Churches Are Building Housing Developments ‘in God’s Back Yard’

(CITYLAB) Alex Wittenberg, July 18, 2020

The Arlington Presbyterian Church in Virginia was dealing with declining Sunday attendance, and fewer donations, before deciding to turn to an affordable housing developer for help. In 2016, with membership down to about 60 from a height of 1,000 in the 1950s, the church sold its century-old sanctuary to the nonprofit Arlington Partnership for Affordable Housing (APAH). The developer razed the church and built a seven-story, 173-unit affordable complex in its place, allowing the congregation to escape increasing costs while fulfilling an obligation to care for the poor. Today, the church leases space on the ground floor of the building to serve its congregants.

“We had an alignment of mission,” Nina Janopaul, the CEO of APAH, said of the $71 million project that opened in November. “Their mantra was, the church is the people and the mission, not the building.”

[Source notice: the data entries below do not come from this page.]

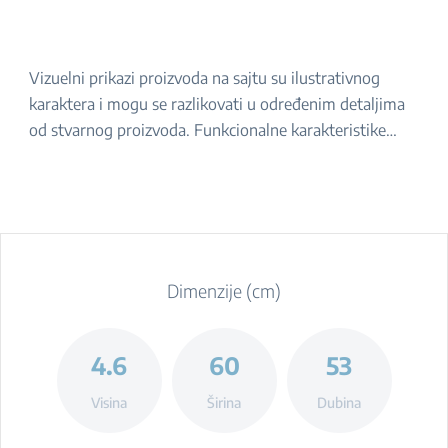
Vizuelni prikazi proizvoda na sajtu su ilustrativnog
karaktera i mogu se razlikovati u određenim detaljima
od stvarnog proizvoda. Funkcionalne karakteristike
navedene u opisu ostaju iste. Za tačan izgled proizvoda,
molimo da ga proverite u prodavnici.
Dimenzije (cm)
4.6
60
53
Visina
Širina
Dubina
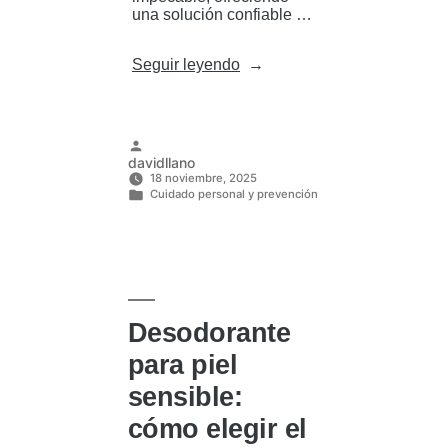
una solución confiable …
«Manchas
Seguir leyendo
de
sudor:
evita
que
arruinen
Publicado
davidllano
tu
por
18 noviembre, 2025
ropa
Cuidado personal y prevención
con
Publicado
estos
en
consejos»
Desodorante
para piel
sensible:
cómo elegir el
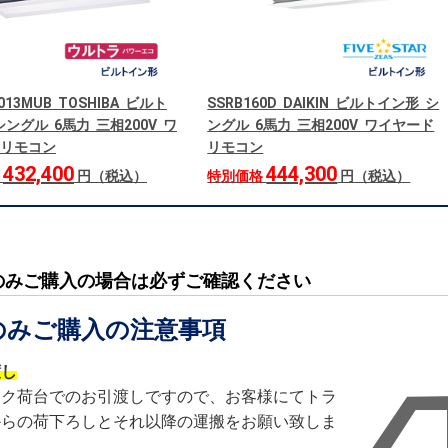
013MUB TOSHIBA ビルト
SSRB160D DAIKIN ビルトイン形 シ
ングル 6馬力 三相200V ワ
ングル 6馬力 三相200V ワイヤード
リモコン
リモコン
432,400
444,300
格
円（税込）
特別価格
円（税込）
のみご購入の場合は必ずご確認ください
のみご購入の注意事項
渡し
ック荷台でのお引渡しですので、お客様にてトラ
からの荷下ろしとそれ以降の運搬をお願い致しま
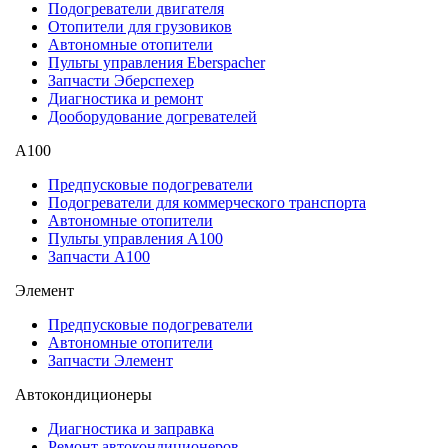
Подогреватели двигателя
Отопители для грузовиков
Автономные отопители
Пульты управления Eberspacher
Запчасти Эберспехер
Диагностика и ремонт
Дооборудование догревателей
А100
Предпусковые подогреватели
Подогреватели для коммерческого транспорта
Автономные отопители
Пульты управления A100
Запчасти А100
Элемент
Предпусковые подогреватели
Автономные отопители
Запчасти Элемент
Автокондиционеры
Диагностика и заправка
Ремонт автокондиционеров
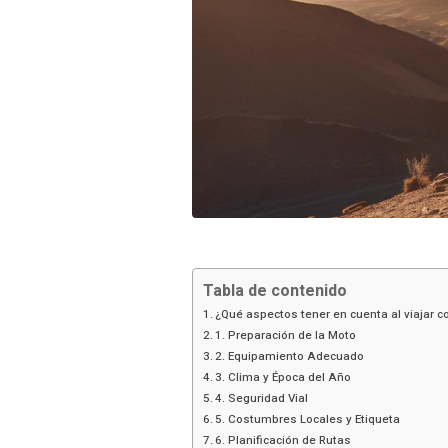
Tabla de contenido
¿Qué aspectos tener en cuenta al viajar 
1. Preparación de la Moto
2. Equipamiento Adecuado
3. Clima y Época del Año
4. Seguridad Vial
5. Costumbres Locales y Etiqueta
6. Planificación de Rutas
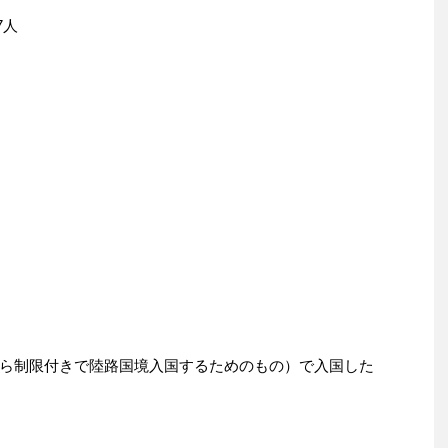
7人
ら制限付きで陸路国境入国するためのもの）で入国した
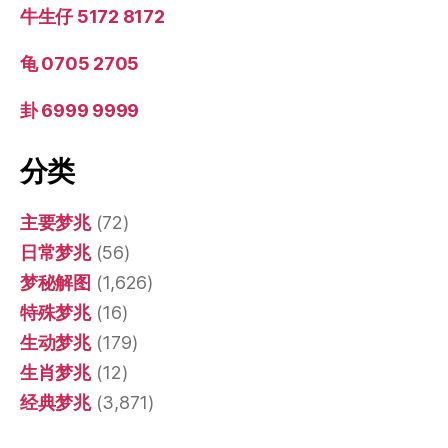
牛生仔 5172 8172
龟 0705 2705
卦 6999 9999
分类
主要梦兆
(72)
日常梦兆
(56)
梦秘解图
(1,626)
特殊梦兆
(16)
生动梦兆
(179)
生肖梦兆
(12)
经典梦兆
(3,871)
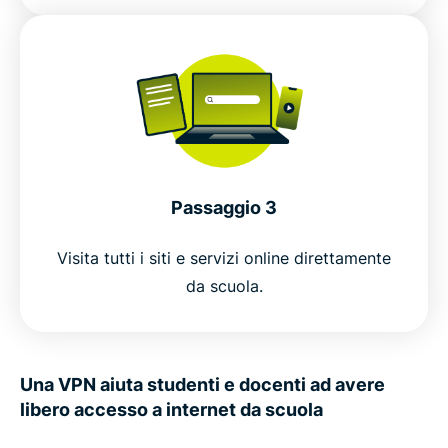
Passaggio 3
Visita tutti i siti e servizi online direttamente
da scuola.
Una VPN aiuta studenti e docenti ad avere
libero accesso a internet da scuola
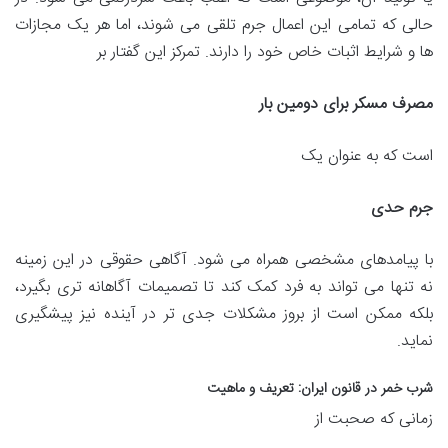
حالی که تمامی این اعمال جرم تلقی می شوند، اما هر یک مجازات
ها و شرایط اثبات خاص خود را دارند. تمرکز این گفتار بر
مصرف مسکر برای دومین بار
است که به عنوان یک
جرم حدی
با پیامدهای مشخصی همراه می شود. آگاهی حقوقی در این زمینه
نه تنها می تواند به فرد کمک کند تا تصمیمات آگاهانه تری بگیرد،
بلکه ممکن است از بروز مشکلات جدی تر در آینده نیز پیشگیری
نماید.
شرب خمر در قانون ایران: تعریف و ماهیت
زمانی که صحبت از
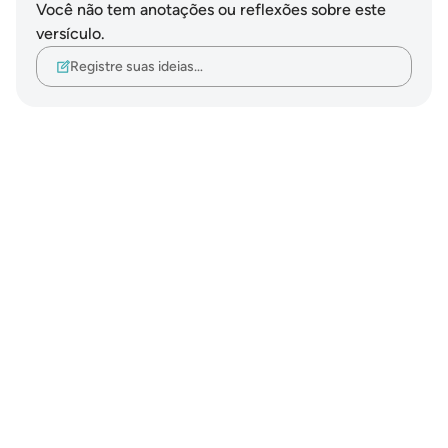
Você não tem anotações ou reflexões sobre este
versículo.
Registre suas ideias…
Notes
placeholders
close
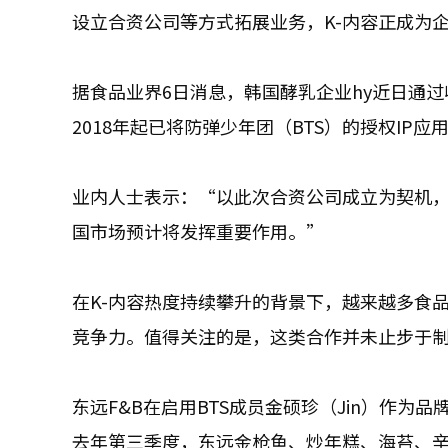
设立合资公司等方式拓展业务，K-内容正成为
据食品业界6日消息，韩国酵乳企业hy近日通过
2018年起已将防弹少年团（BTS）的授权IP应
业内人士表示：“以此次合资公司成立为契机，双
国市场预计将发挥重要作用。”
在K-内容热度持续攀升的背景下，越来越多食
竞争力。值得关注的是，这类合作并未止步于
东远F&B在启用BTS成员金硕珍（Jin）作
去年第三季度，东远金枪鱼、炒年糕、海苔、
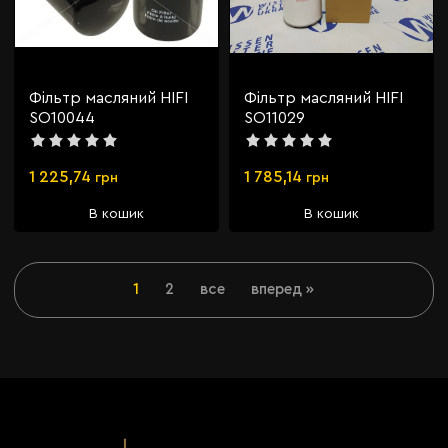
Фільтр масляний HIFI
Фільтр масляний HIFI
SO10044
SO11029
1 225,74
1 785,14
грн
грн
В кошик
В кошик
1
2
все
вперед »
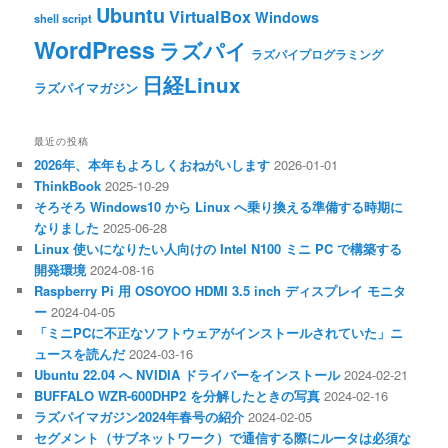
Ubuntu
VirtualBox
Windows
shell script
WordPress
ラズパイ
ラズパイプログラミング
日経Linux
ラズパイマガジン
最近の投稿
2026年、本年もよろしくおねがいします
2026-01-01
ThinkBook
2025-10-29
そろそろ Windows10 から Linux へ乗り換える準備する時期に
なりました
2025-06-28
Linux 使いになりたい人向けの Intel N100 ミニ PC で構築する
開発環境
2024-08-16
Raspberry Pi 用 OSOYOO HDMI 3.5 inch ディスプレイ モニタ
ー
2024-04-05
「ミニPCに不正なソフトウェアがインストールされていた」ニ
ュースを読んだ
2024-03-16
Ubuntu 22.04 へ NVIDIA ドライバーをインストール
2024-02-21
BUFFALO WZR-600DHP2 を分解したときの写真
2024-02-16
ラズパイマガジン2024年春号の紹介
2024-02-05
セグメント（サブネットワーク）で通信する際にルータは必須な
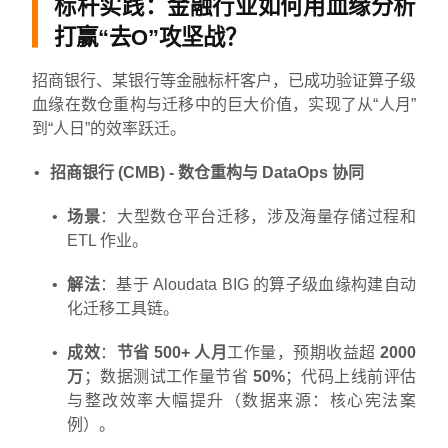
标杆实践：金融行业如何用血缘分析
打赢“去O”攻坚战？
招商银行、某银行等金融标杆客户，已成功验证算子级
血缘在数仓重构与迁移中的巨大价值，实现了从“人月”
到“人日”的效率跃迁。
招商银行 (CMB) - 数仓重构与 DataOps 协同
场景
：大型数仓平台迁移，涉及海量存储过程和
ETL 作业。
解法
：基于 Aloudata BIG 的算子级血缘构建自动
化迁移工具链。
成效
：
节省 500+ 人月
工作量，预期收益超
2000
万
；数据测试工作量节省
50%
；代码上线前评估
与整改效率大幅提升（数据来源：核心宪法案
例）。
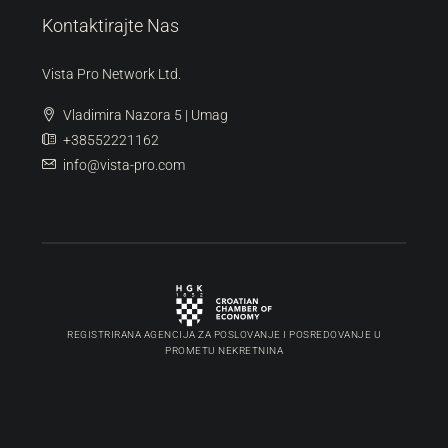
Kontaktirajte Nas
Vista Pro Network Ltd.
Vladimira Nazora 5 | Umag
+38552221162
info@vista-pro.com
REGISTRIRANA AGENCIJA ZA POSLOVANJE I POSREDOVANJE U
PROMETU NEKRETNINA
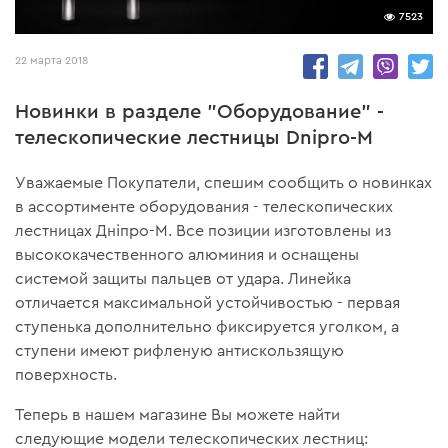
7523
22 марта 2018
Новинки в разделе "Оборудование" -
телескопические лестницы Dnipro-M
Уважаемые Покупатели, спешим сообщить о новинках
в ассортименте оборудования - телескопических
лестницах Дніпро-М. Все позиции изготовлены из
высококачественного алюминия и оснащены
системой защиты пальцев от удара. Линейка
отличается максимальной устойчивостью - первая
ступенька дополнительно фиксируется уголком, а
ступени имеют рифленую антискользящую
поверхность.
Теперь в нашем магазине Вы можете найти
следующие модели телескопических лестниц:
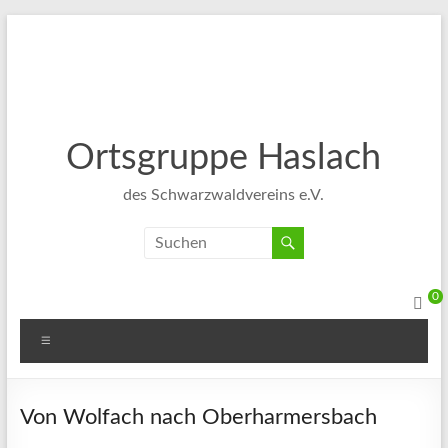
Ortsgruppe Haslach
des Schwarzwaldvereins e.V.
0
Von Wolfach nach Oberharmersbach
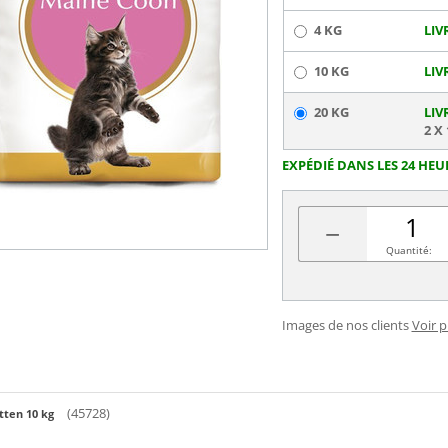
4 KG
LIV
10 KG
LIV
20 KG
LIV
2 X
EXPÉDIÉ DANS LES 24 HEU
−
Quantité:
Images de nos clients
Voir 
(45728)
tten 10 kg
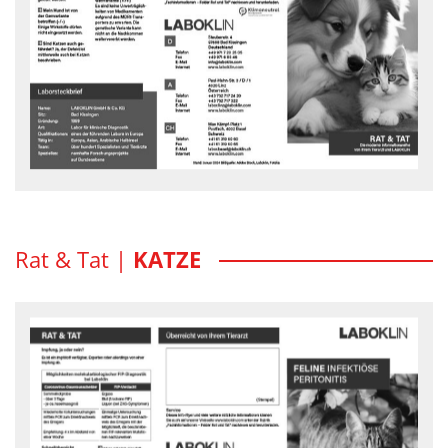
Multi Drug Resistance, kurz MDR1, beschreibt ein Gen, dessen
Variante verantwortlich ist für die extreme Überempfindlichkeit
einiger Rasse- und Mischlingshunde gegen verschiedene
Medikamente.
Rat und Tat Flyer - downloaden
Rat & Tat |
KATZE
FELINE INFEKTIÖSE PERITONITIS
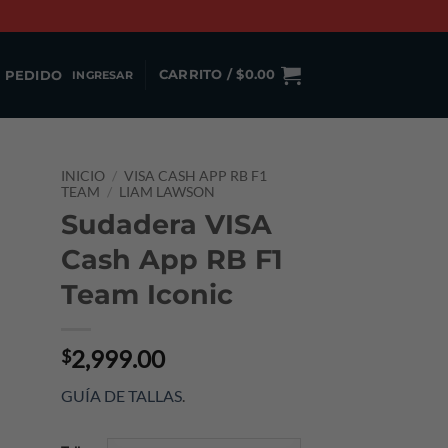
 PEDIDO
CARRITO /
$
0.00
INGRESAR
INICIO
/
VISA CASH APP RB F1
TEAM
/
LIAM LAWSON
Sudadera VISA
Cash App RB F1
Team Iconic
2,999.00
$
GUÍA DE TALLAS
.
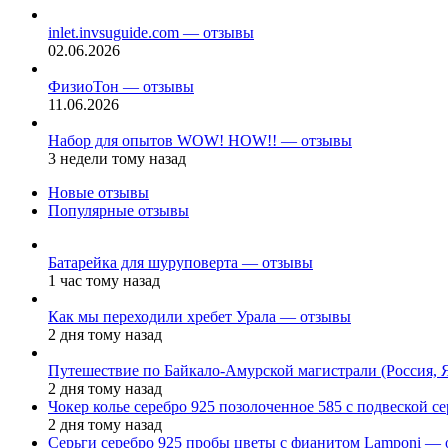
inlet.invsuguide.com — отзывы
02.06.2026
ФизиоТон — отзывы
11.06.2026
Набор для опытов WOW! HOW!! — отзывы
3 недели тому назад
Новые отзывы
Популярные отзывы
Батарейка для шуруповерта — отзывы
1 час тому назад
Как мы переходили хребет Урала — отзывы
2 дня тому назад
Путешествие по Байкало-Амурской магистрали (Россия, 
2 дня тому назад
Чокер колье серебро 925 позолоченное 585 с подвеской 
2 дня тому назад
Серьги серебро 925 пробы цветы с фианитом Lamponi —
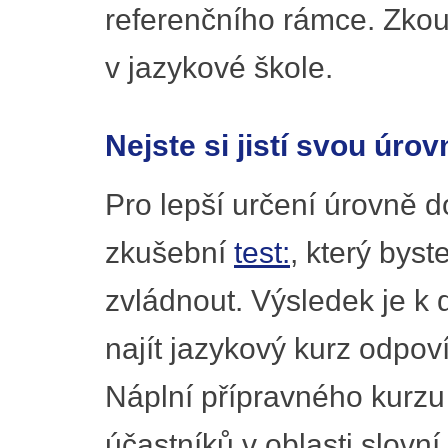
referenčního rámce. Zkou
v jazykové škole.
Nejste si jistí svou úrov
Pro lepší určení úrovně 
zkušební
test:
, který byst
zvládnout. Výsledek je k
najít jazykový kurz odpov
Náplní přípravného kurzu j
účastníků v oblasti slovní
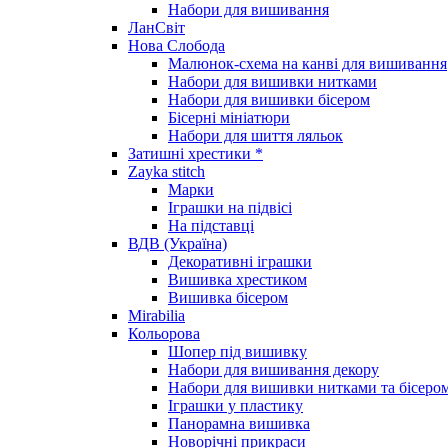
Набори для вишивання
ЛанСвіт
Нова Слобода
Малюнок-схема на канві для вишивання
Набори для вишивки нитками
Набори для вишивки бісером
Бісерні мініатюри
Набори для шиття ляльок
Затишні хрестики *
Zayka stitch
Марки
Іграшки на підвісі
На підставці
ВДВ (Україна)
Декоративні іграшки
Вишивка хрестиком
Вишивка бісером
Mirabilia
Кольорова
Шопер під вишивку
Набори для вишивання декору
Набори для вишивки нитками та бісеро
Іграшки у пластику
Панорамна вишивка
Новорічні прикраси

Americans were already going to church less and less before the coronavirus shut down large social gatherings. After physical church attendance fell to zero for months during lockdown, the financial troubles caused by waning religiosity were thrown into sharp relief. But the situation, seemingly grim, has been cast as an opportunity by affordable-housing advocates and religious leaders working to combat homelessness. Religious institutions own thousands of acres of land in the U.S., and amid falling membership and participation, calls to convert surplus faith property and places of worship themselves into housing have gained traction.

“Land that belongs to faith communities is supposed to be for the services of the vulnerable,” said Monica Ball, who helps lead the Yes in God’s Back Yard (YIGBY) movement in San Diego. “If [the coronavirus] leaves us with more open space to build more desperately needed housing, amen.”